Et voilà Piogre (1) tout ébouriffé et la Suisse alémanique, déboussolée une fois de plus par le sempiternel « Sonderfall Genf ». Ce qui ne devait, ne pouvait arriver, est bel et bien survenu: Pierre Maudet a été réélu au Conseil d’Etat genevois. Malgré les ennuis judiciaires, malgré les mensonges. Nouvelle « Genferei »? Incursion des vilaines manières françaises dans le monde enchanté de Heidi?

Les médias d’outre-Sarine n’ont pas manqué de souligner que ce ne serait certes pas à Saint-Gall que l’on aurait élu l’équivalent local d’un Maudet.
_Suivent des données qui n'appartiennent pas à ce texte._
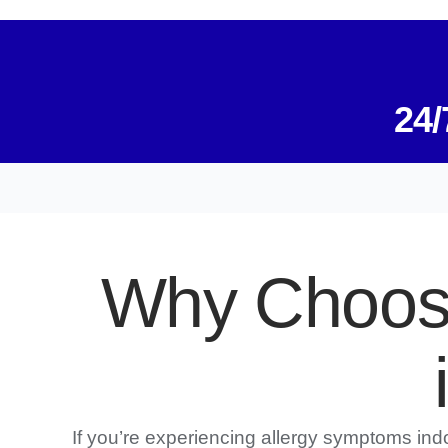
24/
Why Choose
If you’re experiencing allergy symptoms in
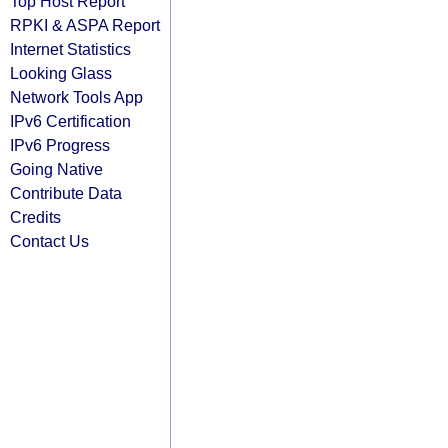
Top Host Report
RPKI & ASPA Report
Internet Statistics
Looking Glass
Network Tools App
IPv6 Certification
IPv6 Progress
Going Native
Contribute Data
Credits
Contact Us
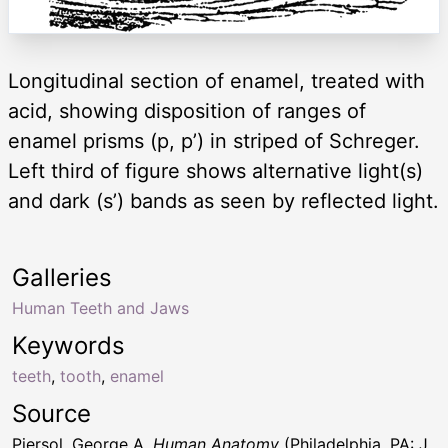
Longitudinal section of enamel, treated with
acid, showing disposition of ranges of
enamel prisms (p, p’) in striped of Schreger.
Left third of figure shows alternative light(s)
and dark (s’) bands as seen by reflected light.
Galleries
Human Teeth and Jaws
Keywords
teeth
,
tooth
,
enamel
Source
Piersol, George A.
Human Anatomy
(Philadelphia, PA: J.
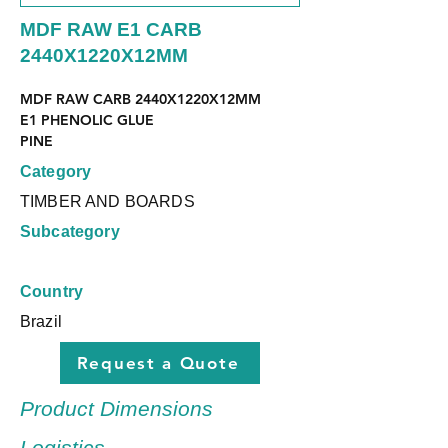
MDF RAW E1 CARB
2440X1220X12MM
MDF RAW CARB 2440X1220X12MM
E1 PHENOLIC GLUE
PINE
Category
TIMBER AND BOARDS
Subcategory
Country
Brazil
Request a Quote
Product Dimensions
Logistics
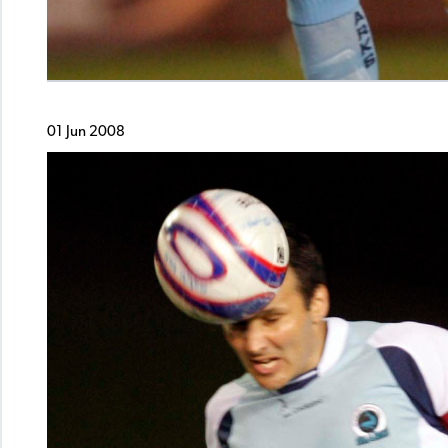
01 Jun 2008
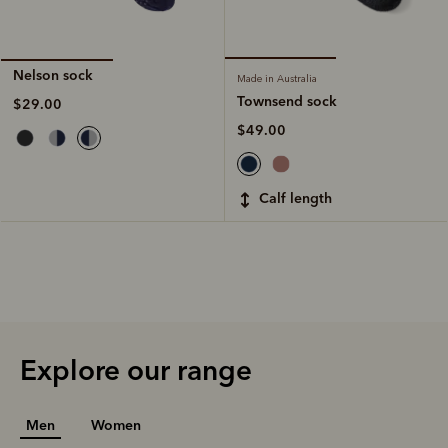
Nelson sock
Made in Australia
Townsend sock
$29.00
$49.00
calf length
Explore our range
Men
Women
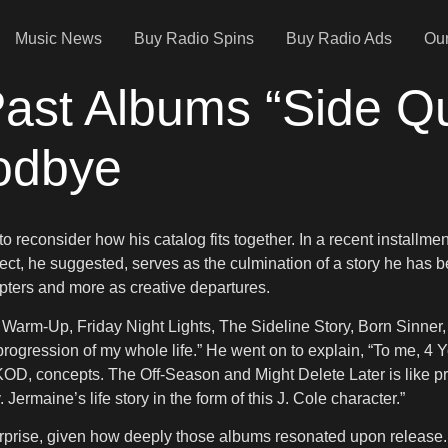
Music News
Buy Radio Spins
Buy Radio Ads
Our
 Past Albums “Side Q
oodbye
 reconsider how his catalog fits together. In a recent installmen
ject, he suggested, serves as the culmination of a story he has be
apters and more as creative departures.
Warm-Up, Friday Night Lights, The Sideline Story, Born Sinner, 
e progression of my whole life.” He went on to explain, “To me,
, concepts. The Off-Season and Might Delete Later is like practice
. Jermaine’s life story in the form of this J. Cole character.”
urprise, given how deeply those albums resonated upon release. 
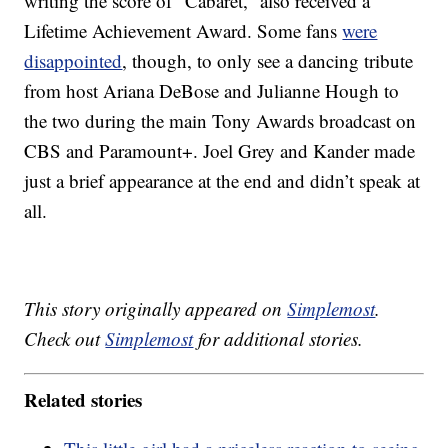
writing the score of “Cabaret,” also received a
Lifetime Achievement Award. Some fans
were
disappointed
, though, to only see a dancing tribute
from host Ariana DeBose and Julianne Hough to
the two during the main Tony Awards broadcast on
CBS and Paramount+. Joel Grey and Kander made
just a brief appearance at the end and didn’t speak at
all.
This story originally appeared on
Simplemost
.
Check out
Simplemost
for additional stories.
Related stories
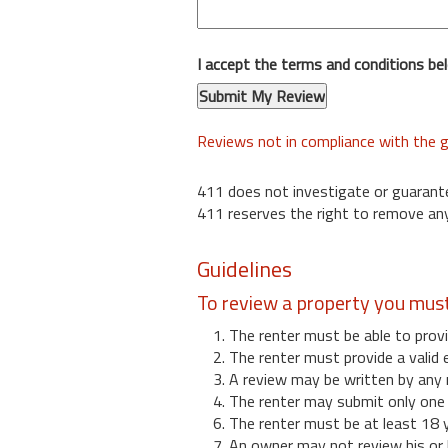
I accept the terms and conditions be
Reviews not in compliance with the g
411 does not investigate or guarant
411 reserves the right to remove any
Guidelines
To review a property you mus
1. The renter must be able to provi
2. The renter must provide a valid 
3. A review may be written by any 
4. The renter may submit only one r
6. The renter must be at least 18 
7. An owner may not review his or 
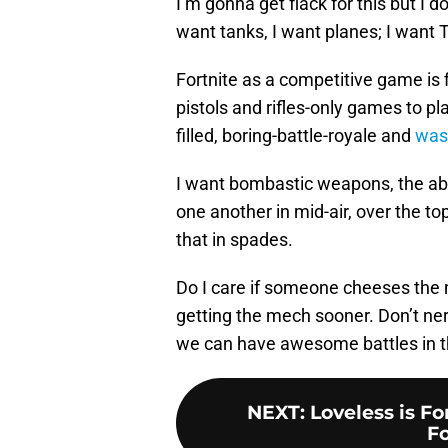
I’m gonna get flack for this but I 
want tanks, I want planes; I want 
Fortnite as a competitive game is fi
pistols and rifles-only games to p
filled, boring-battle-royale and
was
I want bombastic weapons, the abil
one another in mid-air, over the to
that in spades.
Do I care if someone cheeses the m
getting the mech sooner. Don’t ne
we can have awesome battles in the
NEXT
:
Loveless is F
Fo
Il n’y a qu’en France qu’un politicien poursuivi par la justice peut triompher dans les urnes (les exemples ne manquent pas en effet). En France et donc aujourd’hui à Genève, cet éternel cancre de l’helvétitude propre sur elle.

Il est vrai que le Foron (2) tient plus du ruisseau que du fleuve et que les Genevois franchissent tout le temps la frontière, ne serait-ce que pour faire leur tiercé. Ça laisse des traces, forcément…

Aux yeux de certains, Genève n’est déjà plus en France mais pas encore en Suisse. Toutefois, cette tentative d’explication se révèle un brin paresseuse. Comme toujours en politique (et dans d’autres domaines où règne l’humain), les explications fourmillent.

Vote massif pour le seul Maudet

A noter, pour mesurer l’ampleur du succès de Pierre Maudet, qu’au second tour, 6383 personnes ont voté exclusivement en sa faveur, sans ajouter d’autres candidats, soit 36 fois plus que la moyenne de ses concurrents. On ne saurait donc parler d’une victoire au rabais. Cela démontre aussi que ce n’est pas parce qu’un politicien est vilipendé par les médias qu’il en devient impopulaire.

Parmi les nombreuses causes de cette réélection, nous hasarderons celle-ci: la vieille nostalgie du radicalisme à la Genevoise que Pierre Maudet a su habilement ranimer.

La fusion à Genève entre les radicaux et les libéraux ne s’est pas conclue de gaieté de cœur le 24 mai 2011. Les deux partis cantonaux ne pouvaient guère faire autrement, la fusion ayant été actée sur le plan fédéral dès 2008.

L’opinion largement partagée à l’époque affirmait que les profondes divergences qui les avaient opposés appartenaient au passé et que désormais plus grand-chose ne les séparait au XXIe siècle.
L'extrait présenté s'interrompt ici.